This is an accompanying repository to the paper:
Jan Christian Blaise Cruz, Jose Kristian Resabal, James Lin, Dan John Velasco, Charibeth Cheng
This repository contains script to train and evaluate AWD-LSTM on NewsPH-NLI dataset.
- fastai >= v2.0.15
- NVIDIA GPU (all experiments were done in Colab w/ Tesla T4)

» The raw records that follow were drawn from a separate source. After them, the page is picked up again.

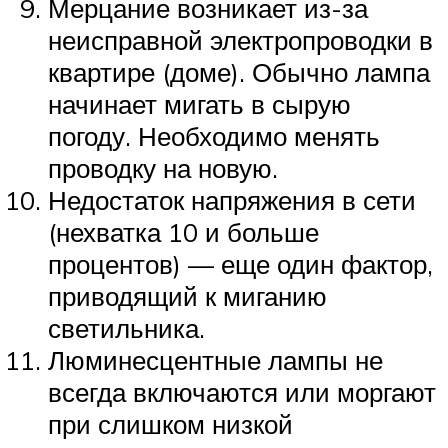
Мерцание возникает из-за
неисправной электропроводки в
квартире (доме). Обычно лампа
начинает мигать в сырую
погоду. Необходимо менять
проводку на новую.
Недостаток напряжения в сети
(нехватка 10 и больше
процентов) — еще один фактор,
приводящий к миганию
светильника.
Люминесцентные лампы не
всегда включаются или моргают
при слишком низкой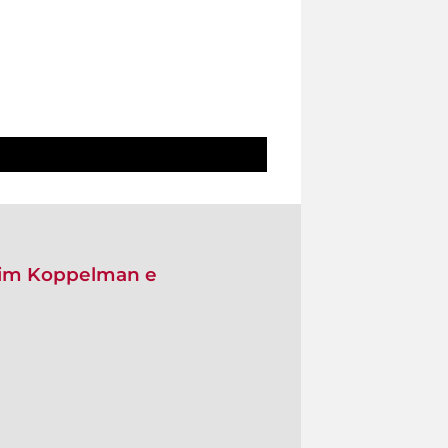
aim Koppelman e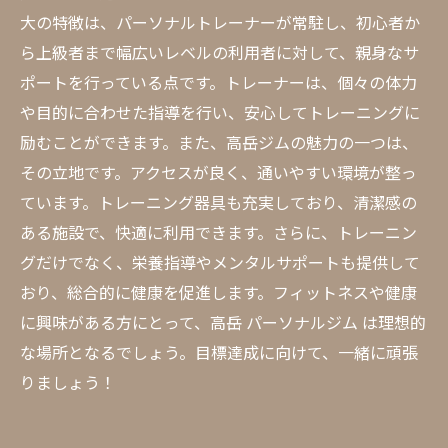
大の特徴は、パーソナルトレーナーが常駐し、初心者か
ら上級者まで幅広いレベルの利用者に対して、親身なサ
ポートを行っている点です。トレーナーは、個々の体力
や目的に合わせた指導を行い、安心してトレーニングに
励むことができます。また、高岳ジムの魅力の一つは、
その立地です。アクセスが良く、通いやすい環境が整っ
ています。トレーニング器具も充実しており、清潔感の
ある施設で、快適に利用できます。さらに、トレーニン
グだけでなく、栄養指導やメンタルサポートも提供して
おり、総合的に健康を促進します。フィットネスや健康
に興味がある方にとって、高岳 パーソナルジム は理想的
な場所となるでしょう。目標達成に向けて、一緒に頑張
りましょう！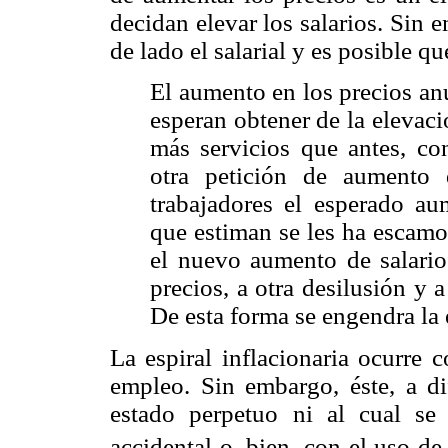
decidan elevar los salarios. Sin 
de lado el salarial y es posible 
El aumento en los precios anu
esperan obtener de la elevac
más servicios que antes, con
otra petición de aumento 
trabajadores el esperado au
que estiman se les ha escamo
el nuevo aumento de salari
precios, a otra desilusión y 
De esta forma se engendra la e
La espiral inflacionaria ocurre 
empleo. Sin embargo, éste, a di
estado perpetuo ni al cual se
accidental o, bien, con el uso de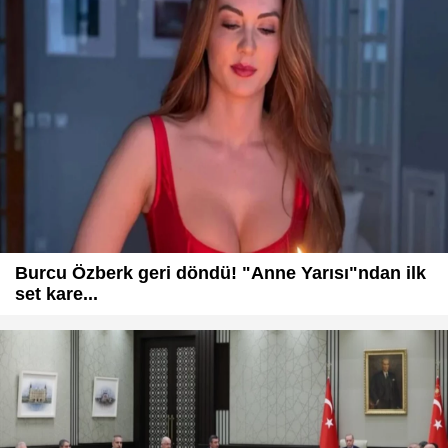
Burcu Özberk geri döndü! "Anne Yarısı"ndan ilk
set kare...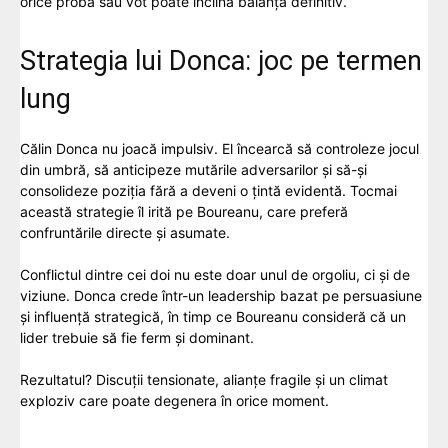
orice probă sau vot poate înclina balanța definitiv.
Strategia lui Donca: joc pe termen
lung
Călin Donca nu joacă impulsiv. El încearcă să controleze jocul
din umbră, să anticipeze mutările adversarilor și să-și
consolideze poziția fără a deveni o țintă evidentă. Tocmai
această strategie îl irită pe Boureanu, care preferă
confruntările directe și asumate.
Conflictul dintre cei doi nu este doar unul de orgoliu, ci și de
viziune. Donca crede într-un leadership bazat pe persuasiune
și influență strategică, în timp ce Boureanu consideră că un
lider trebuie să fie ferm și dominant.
Rezultatul? Discuții tensionate, alianțe fragile și un climat
exploziv care poate degenera în orice moment.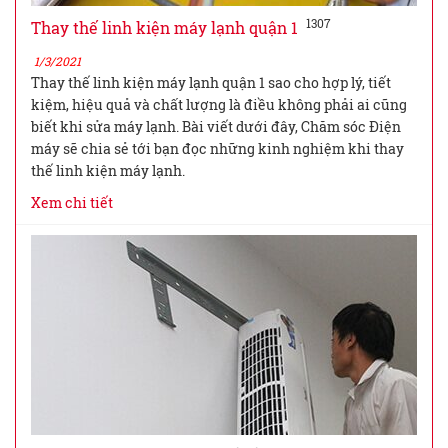
1307
Thay thế linh kiện máy lạnh quận 1
1/3/2021
Thay thế linh kiện máy lạnh quận 1 sao cho hợp lý, tiết
kiệm, hiệu quả và chất lượng là điều không phải ai cũng
biết khi sửa máy lạnh. Bài viết dưới đây, Chăm sóc Điện
máy sẽ chia sẻ tới bạn đọc những kinh nghiệm khi thay
thế linh kiện máy lạnh.
Xem chi tiết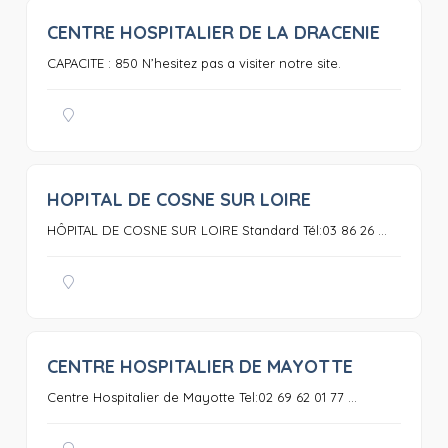
CENTRE HOSPITALIER DE LA DRACENIE
0
CAPACITE : 850 N’hesitez pas a visiter notre site.
HOPITAL DE COSNE SUR LOIRE
0
HÔPITAL DE COSNE SUR LOIRE Standard Tél:03 86 26 ...
CENTRE HOSPITALIER DE MAYOTTE
0
Centre Hospitalier de Mayotte Tel:02 69 62 01 77 ...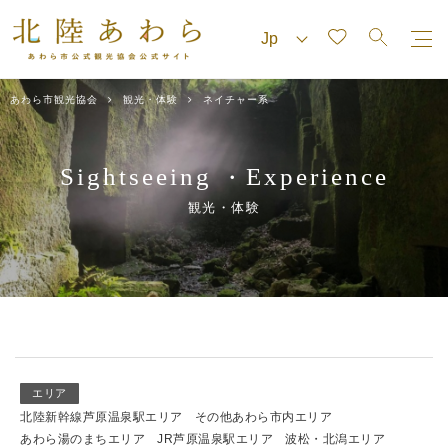
あわら市観光協会
観光・体験
ネイチャー系
Sightseeing
Experience
・
観光・体験
エリア
北陸新幹線芦原温泉駅エリア
その他あわら市内エリア
あわら湯のまちエリア
JR芦原温泉駅エリア
波松・北潟エリア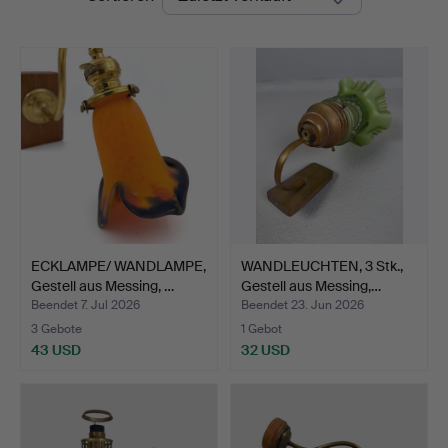
ECKLAMPE/ WANDLAMPE,
WANDLEUCHTEN, 3 Stk.,
Gestell aus Messing, …
Gestell aus Messing,…
Beendet 7. Jul 2026
Beendet 23. Jun 2026
3 Gebote
1 Gebot
43 USD
32 USD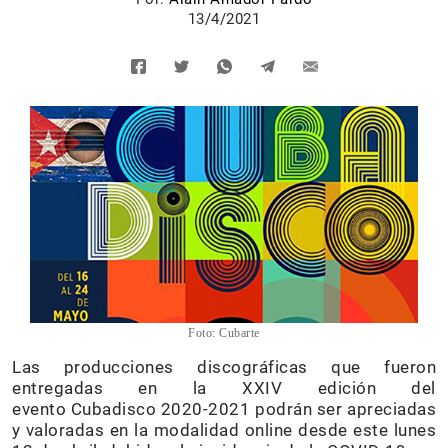
13/4/2021
Foto: Cubarte
Las producciones discográficas que fueron
entregadas en la XXIV edición del
evento Cubadisco 2020-2021 podrán ser apreciadas
y valoradas en la modalidad online desde este lunes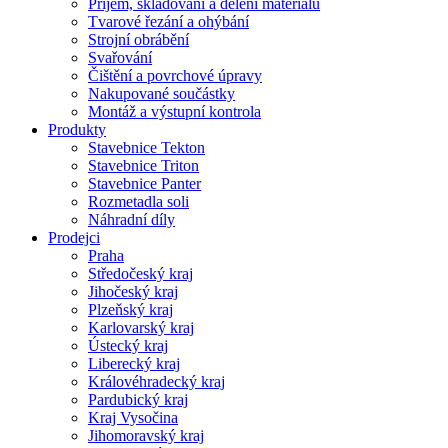
Příjem, skladování a dělení materiálu
Tvarové řezání a ohýbání
Strojní obrábění
Svařování
Čištění a povrchové úpravy
Nakupované součástky
Montáž a výstupní kontrola
Produkty
Stavebnice Tekton
Stavebnice Triton
Stavebnice Panter
Rozmetadla soli
Náhradní díly
Prodejci
Praha
Středočeský kraj
Jihočeský kraj
Plzeňský kraj
Karlovarský kraj
Ústecký kraj
Liberecký kraj
Královéhradecký kraj
Pardubický kraj
Kraj Vysočina
Jihomoravský kraj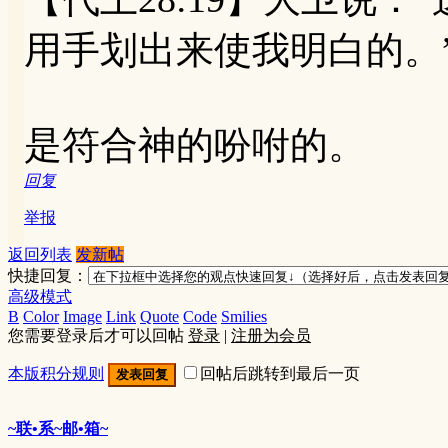
用手划出来使我明白的。
是符合神的吩咐的。
回复
举报
返回列表
发新帖
快捷回复：
高级模式
B
Color
Image
Link
Quote
Code
Smilies
您需要登录后才可以回帖
登录
|
注册为会员
本版积分规则
回帖后跳转到最后一页
发表回复
~联•系~邮•箱~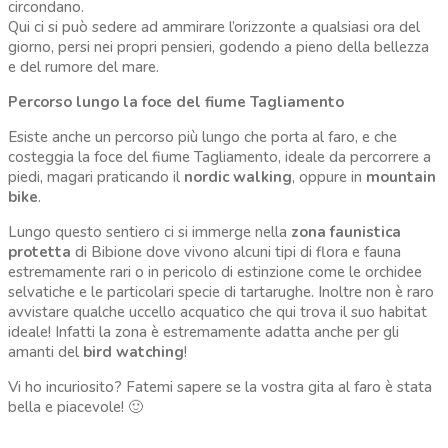
circondano.
Qui ci si può sedere ad ammirare l’orizzonte a qualsiasi ora del
giorno, persi nei propri pensieri, godendo a pieno della bellezza
e del rumore del mare.
Percorso lungo la foce del fiume Tagliamento
Esiste anche un percorso più lungo che porta al faro, e che
costeggia la foce del fiume Tagliamento, ideale da percorrere a
piedi, magari praticando il
nordic walking
, oppure in
mountain
bike
.
Lungo questo sentiero ci si immerge nella
zona faunistica
protetta
di Bibione dove vivono alcuni tipi di flora e fauna
estremamente rari o in pericolo di estinzione come le orchidee
selvatiche e le particolari specie di tartarughe. Inoltre non è raro
avvistare qualche uccello acquatico che qui trova il suo habitat
ideale! Infatti la zona è estremamente adatta anche per gli
amanti del
bird watching
!
Vi ho incuriosito? Fatemi sapere se la vostra gita al faro è stata
bella e piacevole! 🙂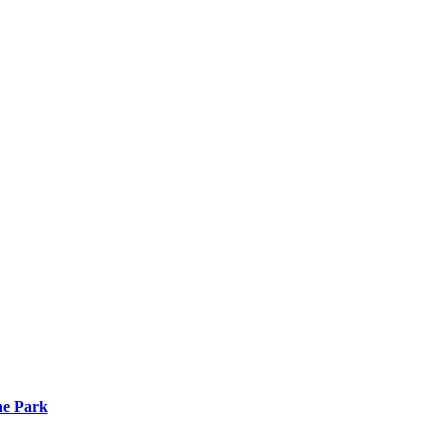
he Park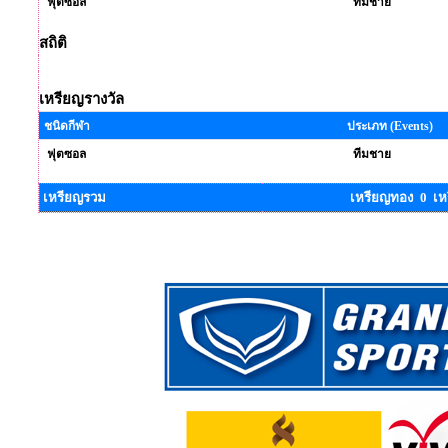
ฟุตซอล
ทีมชาย
สถิติ
เหรียญรางวัล
ชนิดกีฬา
ประเภท (Events)
ฟุตซอล
ทีมชาย
เหรียญรวม
เหรียญทอง 0 เห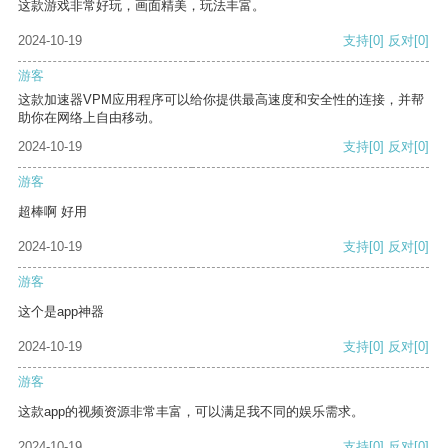
这款游戏非常好玩，画面精美，玩法丰富。
2024-10-19
支持
[0]
反对
[0]
游客
这款加速器VPM应用程序可以给你提供最高速度和安全性的连接，并帮
助你在网络上自由移动。
2024-10-19
支持
[0]
反对
[0]
游客
超棒啊 好用
2024-10-19
支持
[0]
反对
[0]
游客
这个是app神器
2024-10-19
支持
[0]
反对
[0]
游客
这款app的视频资源非常丰富，可以满足我不同的娱乐需求。
2024-10-19
支持
[0]
反对
[0]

First, clone the repository and download the data:
# Clone this repository
git clone https://github.com/danjohnvelasco/NewsPH-NLI-ULMFiT
cd NewsPH-NLI-ULMFiT
# Install gdown
pip install gdown
# Create a new folder
mkdir data
# Download NewsPH-NLI Dataset (preprocessed)
gdown --id 1-qOfNQy-piiaz8BcDfnS-ILlYio5S_g2
# Unzip
unzip newsph-nli-preprocessed.zip -d data
# Make directory
mkdir models
# Download data
gdown --id 1-PI65kBGD0i2hE3KL5hjjCGDt_mMFKMs
# Unzip
unzip finetuned.zip -d models
# Finally
You should see two files: lm_fintuned_enc.pth (encoder) and news_vocab.pkl (vocab).
This will be used later in classifier finetuning.
Here, textual entailment is treated as any classification task. To fine-tune, use the train.py
script provided in this repository. Here's an example of fine-tuning a Filipino AWD-LSTM model on the NewsPH-NLI dataset:
python train.py \
--pretrained_path "lm_fintuned_enc" \
--vocab_path "models/news_vocab.pkl" \
--checkpoint "model" \
--train_data data/train.csv \
--valid_data data/valid.csv \
--test_data data/test.csv \
--do_train \
--do_eval \
--batch_size 128 \
--weight_decay 0.1 \
--seed 42 \
--lr_max 10e-3 \
--epochs "4;2;2;2;1" \
--data_pct 1.0
This should give you the following results:
Valid Loss 0.2685 | Valid Accuracy 0.8911
Test Loss 0.2589 | Test Accuracy 0.8937